Let's take a closer view of how things work in the real world. Prosperity is driven by big corporations. Everyone knows the standard of living has improved because of the new technologies ushered in by inventive corporations. Without corporate products there would be slim pickings at your local retailer. Each nation cherishes its homegrown corporations.
Take Canada and USA for example. Over the last 35 years they've spent millions of dollars in the form of subsidies and tax barriers... all this money has gone to native carmakers to keep them in business. Yet the money has apparently gone to waste because consumers have elected to buy foreign-made models. Two of the homegrown darlings have made partnership deals with foreign competitors. The third stumbles on, like a prize fighter with cuts in both eyes.
Let's take a look at corporate output versus employee income. In the USA, the CEO-to-worker ratio is 354 to 1. I suspect a similar disparity exits in other countries. What this means is the guy in the executive suite earns 354 times more than the guy on the assembly line. Likewise the CEO earns 354 times more than the gal who answers the phones with a cheerful voice soothing irate customers.
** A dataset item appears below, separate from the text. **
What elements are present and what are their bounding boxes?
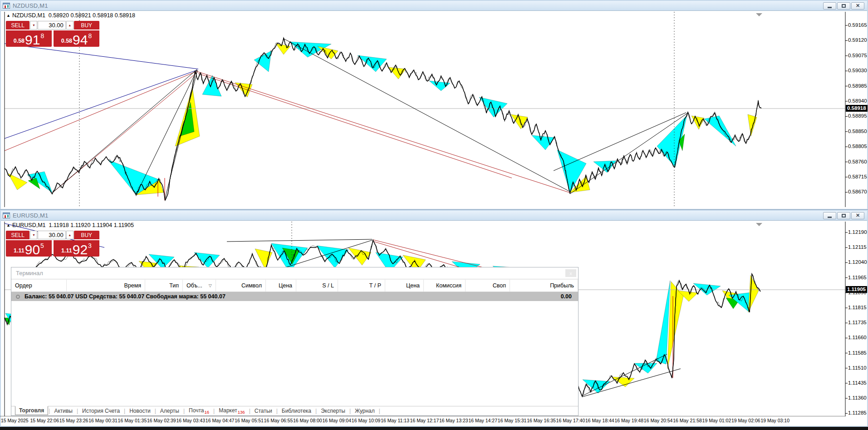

What does the CEO do that makes him so very important? My guess he comes to work no earlier than 10:00 a.m. He takes a two-hour lunch and spends the afternoons on the golf course. Of course, both lunch and fairway outings are done in the interest of corporate business. The CEO earns bonus stock options if his company generates greater profits. If not, he can collect his golden parachute and/or exercise his visa to the Cayman Islands in case the shareholders get ugly.
Again I'm quoting from figures in the USA. The upper 20% of the population holds 84% of the common wealth. The lower 40% of the population holds just 0.3% of the common wealth. These figures may be an extreme example, but most democratic republics show similar disparities in personal income and wealth. I won't bother to mention that EU suffers from lingering class consciousness, where folks are prejudged by whom their parents and grandparents were.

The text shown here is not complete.